Telefónica caught the telecoms world off guard late Wednesday by unveiling a major new, five-point corporate plan that, according to chairman and CEO José María Álvarez-Pallete, sets the company up for the next 100 years.
The five pillars of the new strategy are:
To focus investment and growth in the operator's most important markets, namely Spain, Brazil, the UK and Germany.
The creation of Telefónica Tech, which will focus on cybersecurity, IoT/big data and cloud developments, "aims to become a key partner helping other companies undertake their digital transformation." The operator says these parts of its business are currently growing revenues at a rate higher than 30% and that this new division is expected to generate more than €2 billion ($2.2 billion) in additional revenues by 2022. This business will be headed up by José Cerdán, currently global head of the operator's B2B unit, who will report to Chief Operating Officer (COO) Angel Vilá. This move sounds a little like the operator's creation of Telefónica Digital, which was launched to great fanfare in 2011 but shuttered in 2014.
The creation of Telefónica Infra will build upon Telefónica's current 50.01% stake in Telxius, which manages the operator's telecom towers and subsea cable assets. This division will focus on the "development and monetization" of towers, DAS (distributed antenna systems, usually used to provide indoor wireless coverage), data centers (including edge computing assets), new fiber or submarine cable rollouts, as well as other infrastructure assets. Telefónica says it will take an "open approach to agreements and shareholder structures (majority or minority), and to find the best partners for each type of asset," suggesting the unit will be tasked with finding external investors to take a stake in its mobile towers, a move the operator signalled in September. Telefónica Infra will be headed up by Guillermo Ansaldo, most recently head of the operator's Global Resources unit. He will also report to COO Angel Vilá.
An operational spin-off of Hispanoamérica (the operator's Latin American operations other than those in Brazil) into a single unit, a move that signals a potential sale. The business will have its own management team, the main goal of which will be to "attract investors and obtain potential synergies with other market agents." CEO José María Álvarez-Pallete noted that "the particular conditions in these markets have had an impact on the business, reducing its contribution in recent years for different reasons."
The "redefinition of the company's corporate center," to introduce a new operating model to "become more agile and accelerate the execution of our strategy." This sounds like it will involve job cuts in centralized functions.

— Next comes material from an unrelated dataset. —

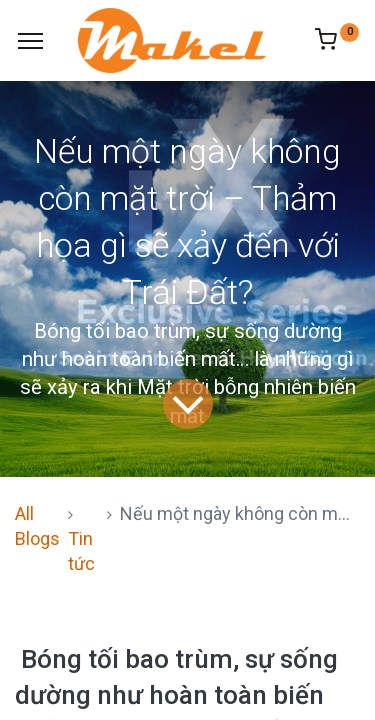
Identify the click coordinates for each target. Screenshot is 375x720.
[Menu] (30, 41)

Figure 1: Telefónica Chairman and CEO José María Álvarez-Pallete says the new strategy will set the operator up for the next 100 years.
The revamp involves some changes at the senior executive level: Out goes Chief Commercial Digital Officer Mariano de Beer and head of Hispam Sur Bernardo Quinn; in comes Enrique Blanco, who as CTIO will be head of Technology and Architecture, a unit responsible for defining the operator's "strategic technological guidelines."
Blanco will report to COO Angel Vilá, who appears to be the day-to-day lynchpin in the new-look operator: In addition to overseeing Telefónica Tech and Telefónica Infra, Vilá will have overall responsibility for the four main country businesses; the Digital Consumer unit (headed by Chema Alonso, currently Chief Data Officer); and Business Solutions, which will be headed up by Telefónica Tech's José Cerdán.
For the new executive management team chart and other details about the move, see this press announcement.
The move looks bold, separating large chunks of the telco's physical infrastructure into a group that will seek external investments and creating a specific services unit tasked with driving new revenue growth (something that all operators are currently craving), but is no doubt designed to set the company up to operate in the most efficient way as it rolls out its 5G strategy.
Light Reading will report more on this revamp as more information becomes available.